Fibre optic drops are amazing and you can get the fibre optics in different thicknesses to help create the different size stars. You can also seperate bundles to create the "red, blue, and yellow" stars.


----------



## wemeck (Sep 8, 2003)

Was this unit from a kit/product or just shop made?


----------



## wolf825 (Sep 8, 2003)

wemeck said:


> What I want to do is have a series of small power cables, small then width of a standard mic cable. At the end of the cable I want a mag-lite or mini mag-lite lamp. Those little suckers get bright! I want the diffusion of the cyc to help make the "stars" distant looking. Hope that helps.

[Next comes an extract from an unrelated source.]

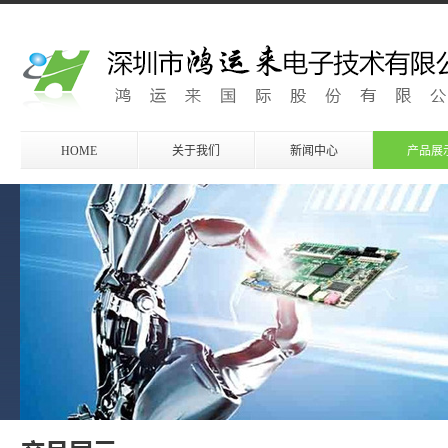
HOME
关于我们
新闻中心
产品展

AHHH...ok..now I see what you wanna do. ok--well here is the concern that I see that you may wish to look into. Mini-mag type lights can get bright--very bright, and very hot. Check your cyc to make sure its flameproofing is still in tact, or you can burn or scorch your expensive cyc. Cause to get the stars to appear ANY where close to looking like stars, instead of dim blobs, you are going to need the lights to be in close proximity to the cyc (at least 6"). Additionally--if you want to do this type of effect you do NOT want your cyc lights behind the cyc--or you will just reflect shadows from the cables onto the cyc that will be visable. Its like doing shadow puppets. Do the cyc lights from the front or regular position in a nice deep blue or something, and leave it dark behind the cyc except for the stars. You are going to be doing a LOT of soldering to get this effect, and especially random...however I have done something similar behind taffeta liners of tents that is safer AND gives a nice star effect, by using simple christmas light strands hung or draped. Best way is pick a batten behind the cyc--and hang a few runs straight down, drape a few runs in curves etc. And get the kind of lights that allow you to pull out lamps and not kill the whole string. That way you can pull out a few if they get too much to be in one area--thin out the stars. Twinkle lights today have "auto-faders" and microchip programs for all sorts of neat effects. There is one that I KNOW does "twinkle" where the strands have random lights that slowly fade or twinkle. Very cool. Get them in white--and yes you can find them in regular and VERY bright intensity. I have yet to see a town that does not have a "christmas store" or an arts supply store like Micheals or something nearby and these folks tend to stock this stuff year round almost. That would be my suggestion so you don't risk burning down your cyc<g>. Mini-mag lights are designed to be in enclosures--they get super hot. Xmas lights will get hot but not crazy hot like a mini-mag light will. Plus-0-you can get the x-mas lights so the wire is white--less visable. 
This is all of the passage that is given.